Incontro tra Zelensky e Trump: un passo verso nuovi accordi militari
DALLA NOSTRA INVIATA
MYLOLAIV – “Se volete la pace, siate pronti alla guerra”. In un colloquio online riservato a un ristretto gruppo di testate internazionali, Andriy Yermak, capo dell’ufficio del presidente ucraino Volodymyr Zelensky, ha dichiarato che l’incontro con il presidente americano è stato un “grande successo” per Kiev, con la possibilità di due “accordi importanti” riguardanti l’invio di armi e droni statunitensi.
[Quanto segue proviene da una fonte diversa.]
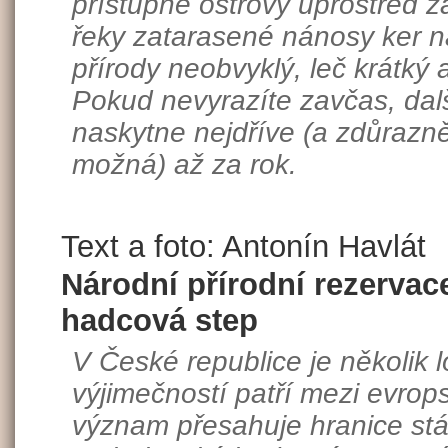
přístupné ostrovy uprostřed z
řeky zatarasené nánosy ker n
přírody neobvyklý, leč krátký 
Pokud nevyrazíte zavčas, další
naskytne nejdříve (a zdůrazn
možná) až za rok.
Text a foto: Antonín Havlát
Národní přírodní rezerva
hadcová step
V České republice je několik l
výjimečností patří mezi evrops
význam přesahuje hranice stá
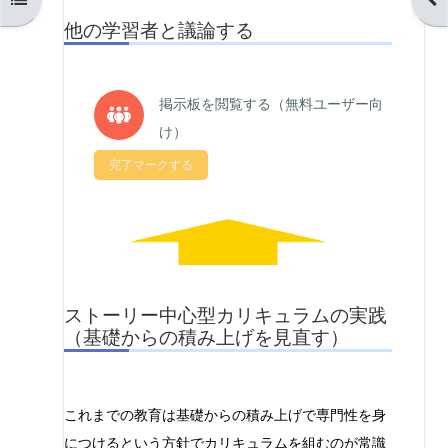
他の学習者と議論する
掲示板を閲覧する（無料ユーザー向
フォーラム
け）
完了マークする
ストーリー中心型カリキュラムの実践
（基礎からの積み上げを見直す）
これまでの教育は基礎からの積み上げで専門性を身
につけるという方針でカリキュラムを組むのが常識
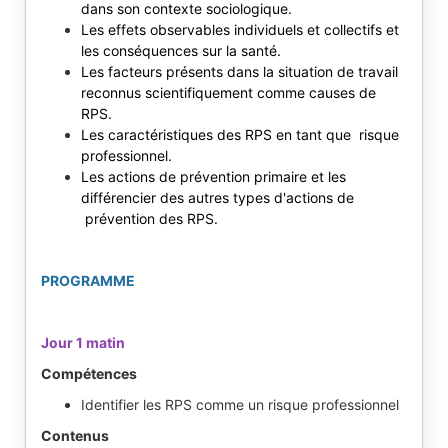
dans son contexte sociologique.
Les effets observables individuels et collectifs et
les conséquences sur la santé.
Les facteurs présents dans la situation de travail
reconnus scientifiquement comme causes de
RPS.
Les caractéristiques des RPS en tant que risque
professionnel.
Les actions de prévention primaire et les
différencier des autres types d'actions de
prévention des RPS.
PROGRAMME
Jour 1 matin
Compétences
Identifier les RPS comme un risque professionnel
Contenus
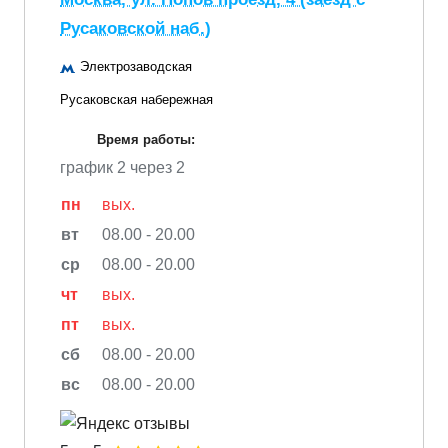
Русаковской наб.)
Электрозаводская
Русаковская набережная
Время работы:
график 2 через 2
пн
вых.
вт
08.00 - 20.00
ср
08.00 - 20.00
чт
вых.
пт
вых.
сб
08.00 - 20.00
вс
08.00 - 20.00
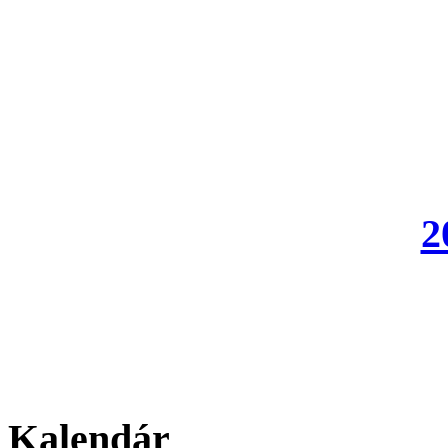
2
Kalendár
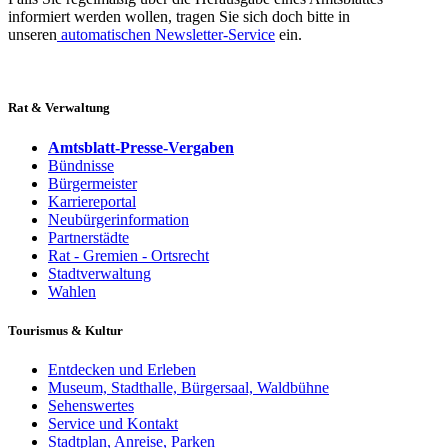
informiert werden wollen, tragen Sie sich doch bitte in
unseren
automatischen Newsletter-Service
ein.
Rat & Verwaltung
Amtsblatt-Presse-Vergaben
Bündnisse
Bürgermeister
Karriereportal
Neubürgerinformation
Partnerstädte
Rat - Gremien - Ortsrecht
Stadtverwaltung
Wahlen
Tourismus & Kultur
Entdecken und Erleben
Museum, Stadthalle, Bürgersaal, Waldbühne
Sehenswertes
Service und Kontakt
Stadtplan, Anreise, Parken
Yermak ha anche sottolineato l’importanza del supporto europeo in vista della prossima riunione informale del Consiglio europeo che si terrà a Copenaghen, riporta Attuale.
Yermak ha messo in evidenza che l’Europa è più forte di quanto a volte si creda, ma necessita di agire unitariamente di fronte alle minacce russe. Ha citato la necessità di interrompere l’acquisto di petrolio e gas dalla Russia, avvertendo che la dipendenza dalle dittature è sempre rischiosa. “La risposta a Mosca deve passare dalla cooperazione militare dell’Unione Europea per creare scudi nei cieli dell’Ucraina e proteggere il popolo dai droni russi e iraniani”, ha affermato, evidenziando anche la posizione della Danimarca, Polonia ed Estonia come paesi più vulnerabili agli attacchi.
Inoltre, il consigliere di Zelensky ha espresso gratitudine al cancelliere tedesco Friedrich Merz per il suo sostegno riguardo gli asset russi. “La Russia dovrà pagare per questa guerra e i suoi crimini”, ha affermato Yermak, sottolineando la complessità della questione degli asset congelati e la necessità di un meccanismo funzionale per la loro gestione.
Yermak ha anche ringraziato la premier italiana Giorgia Meloni per il suo discorso all’Assemblea Generale, apprezzando il chiaro sostegno dell’Italia all’Ucraina e la condanna della condotta russa. In aggiunta, ha rivolto un appello al Vaticano per il ritorno dei bambini ucraini rapiti, un tema di grande importanza e rilevanza emotiva che continua a rappresentare una delle conseguenze più dolorose della guerra.
Attualmente, la questione potenziale del ritorno di 1.600 bambini rimane al centro dell’attenzione, con Yermak che mira ad ampliare la coalizione di paesi coinvolti in questo sforzo, incluso un possibile ruolo mediatorio del presidente sudafricano Cyril Ramaphosa.